Intelligent embodied agents not only need to accomplish preset tasks, but also learn to align with individual human needs and preferences. Extracting reward signals from human language preferences allows an embodied agent to adapt through reinforcement learning. However, human language preferences are unconstrained, diverse, and dynamic, making constructing learnable reward from them a major challenge. We present ROSETTA, a framework that uses foundation models to ground and disambiguate unconstrained natural language preference, construct multi-stage reward functions, and implement them with code generation. Unlike prior works requiring extensive offline training to get general reward models or fine-grained correction on a single task, ROSETTA allows agents to adapt online to preference that evolves and is diverse in language and content. We test ROSETTA on both short-horizon and long-horizon manipulation tasks and conduct extensive human evaluation, finding that ROSETTA outperforms SOTA baselines and achieves 87% average success rate and 86% human satisfaction across 116 preferences.
Human-centered embodied intelligence requires that humans be able to guide embodied agents to align with their preferences in their most naturally expressed forms. Reinforcement learning (RL)-based embodied agents have demonstrated the ability to adapt to high-level tasks, and specifying reward is more efficient than collecting extensive training data. However, humans have unique voices and changing goals. Adaptation requires handling unconstrained language and unseen goals that edit, build on, or even contradict prior goals at every step. Generating effective rewards under such conditions is an open problem.
We present ROSETTA: Reward Objectives from Spontaneous Expression Translated to Agents, a code-based reward generation pipeline that enables embodied agent adaptation to human natural language preference in a single step. It generates rewards from single statements that have no constraints on language, limited constraints on content, and accommodate chains of preferences in ongoing interactions even as they build on, edit, and contradict each other. We contribute 1) the ROSETTA method, 2) state-of-the-art results that outperform baselines, particularly on preferences that change task requirements, and 3) a thorough evaluation framework that evades the pitfalls of narrow metrics.

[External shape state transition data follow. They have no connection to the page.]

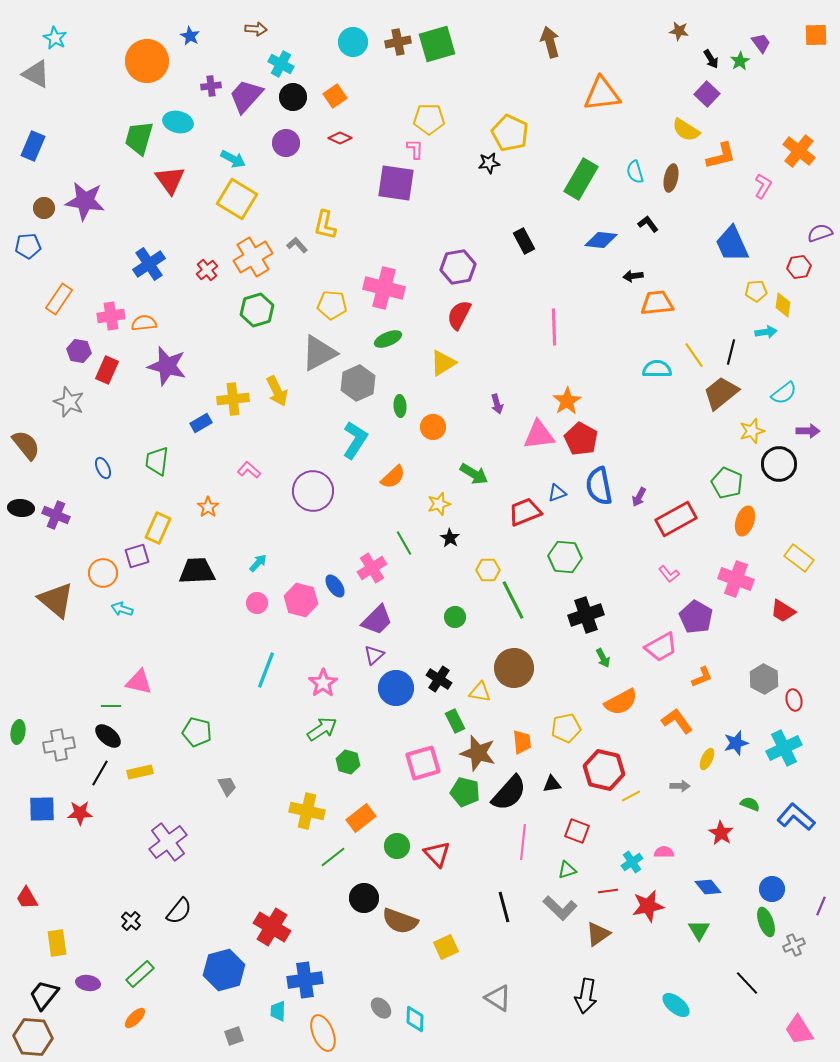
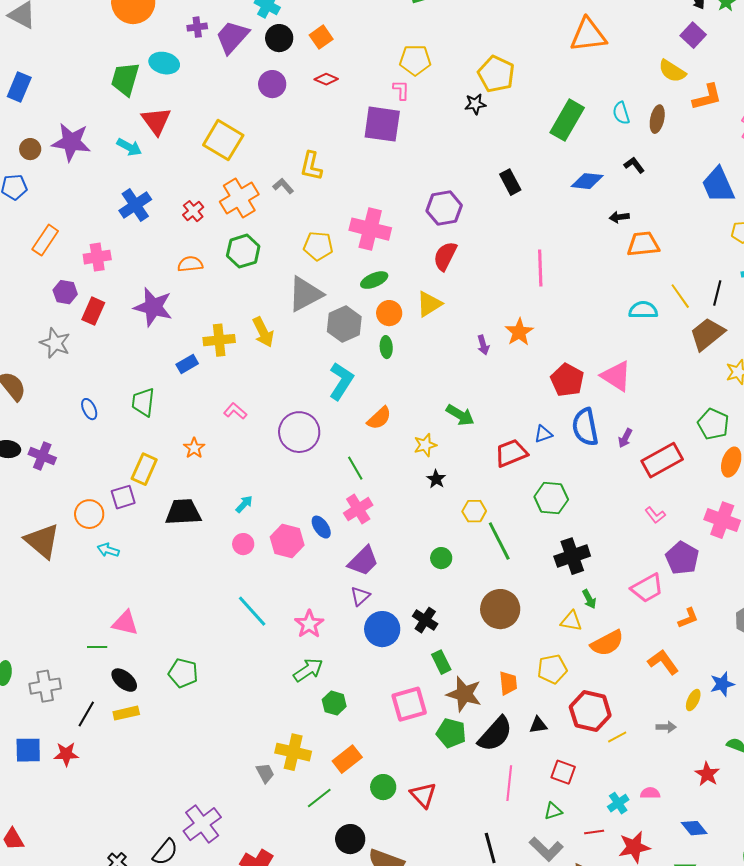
cyan arrow: (233, 159) -> (129, 147), moved
orange semicircle: (144, 323) -> (190, 264), moved
orange star: (567, 401) -> (519, 332), moved
orange circle: (433, 427) -> (389, 313), moved
pink triangle: (539, 435) -> (616, 376), moved, turned 40
green line: (404, 543) -> (355, 468), moved
cyan line: (266, 670) -> (252, 611), turned -63
yellow triangle: (480, 692) -> (571, 621), moved
black ellipse: (108, 736) -> (124, 680), moved
gray trapezoid: (227, 786) -> (265, 773), moved
purple cross: (168, 842) -> (202, 824), moved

ROSETTA uses a three-step pipeline to turn human language preference into dense reward code.
gpt-4o
): the original preference is often vague, colloquial, missing context, and lacking grounding in the scene, so this module uses a VLM to ground and disambiguate.gpt-4o
): ROSETTA takes the grounded preference and generates a staged reward plan. This takes advantage of LLMs' known planning capabilities to describe a staged reward, which promotes flexibility and density.o1-mini
): this staged reward plan is given as a specification to the coding module, which writes the resulting dense reward code.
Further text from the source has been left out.